# Insurance for gear



## fegari (Aug 6, 2017)

Hello,

Can anyone recommend a particular travel lens insurance (within the US)?

Not associated to the home's insurance, I'd like a specific one covering damage/theft while on the road in the US and for 2 week's time only if possible.

thanks!


----------



## neuroanatomist (Aug 7, 2017)

Do you live in the US? Generally, you'd need to purchase coverage from home that would apply abroad. I not sure that any US-based insurance companies would provide gear insurance for a visitor.


----------



## fegari (Aug 7, 2017)

It'll be for a US resident.


----------



## neuroanatomist (Aug 7, 2017)

In that case, you're looking for 'inland marine' coverage. Still may be difficult to buy a two-week policy.


----------



## unfocused (Aug 7, 2017)

Do you have the equipment insured under your homeowner's policy? If so, check with your agent, I would imagine it would cover loss or damage while on the road as well. 
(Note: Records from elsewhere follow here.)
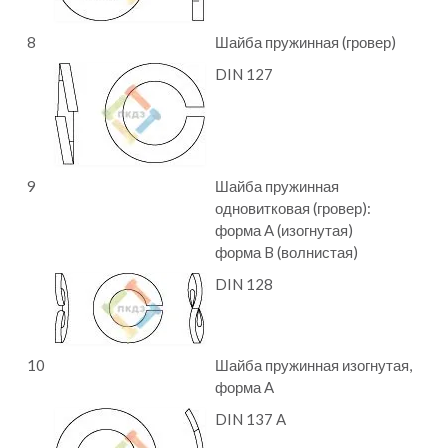
8
Шайба пружинная (гровер)
DIN 127
9
Шайба пружинная
одновитковая (гровер):
форма A (изогнутая)
форма B (волнистая)
DIN 128
10
Шайба пружинная изогнутая,
форма A
DIN 137 A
If you don't derive more than 50% of your income from photography, you can be covered under your homeowner's insurance without having to pay for commercial insurance. Keep in mind that you will be liable for the deductible, usually $1,000. But that is cumulative, so if you lose the camera and two or three lenses, it will add up. 

If your equipment isn't covered by your homeowner's policy, I would strongly suggest doing so. I resisted for years and then was surprised at how affordable it is, plus why would you want to only insure the equipment on the road? Your odds of having a loss at home are just as great, if not greater.


----------



## fegari (Aug 7, 2017)

unfocused said:


> Do you have the equipment insured under your homeowner's policy? If so, check with your agent, I would imagine it would cover loss or damage while on the road as well.
> 
> If you don't derive more than 50% of your income from photography, you can be covered under your homeowner's insurance without having to pay for commercial insurance. Keep in mind that you will be liable for the deductible, usually $1,000. But that is cumulative, so if you lose the camera and two or three lenses, it will add up.
> 
> If your equipment isn't covered by your homeowner's policy, I would strongly suggest doing so. I resisted for years and then was surprised at how affordable it is, plus why would you want to only insure the equipment on the road? Your odds of having a loss at home are just as great, if not greater.



Thanks, though I'd prefer a specific insurance and not linked to the home's.


----------



## unfocused (Aug 7, 2017)

fegari said:


> unfocused said:
> 
> 
> > Do you have the equipment insured under your homeowner's policy? ...
> ...



I'm just curious, why?


----------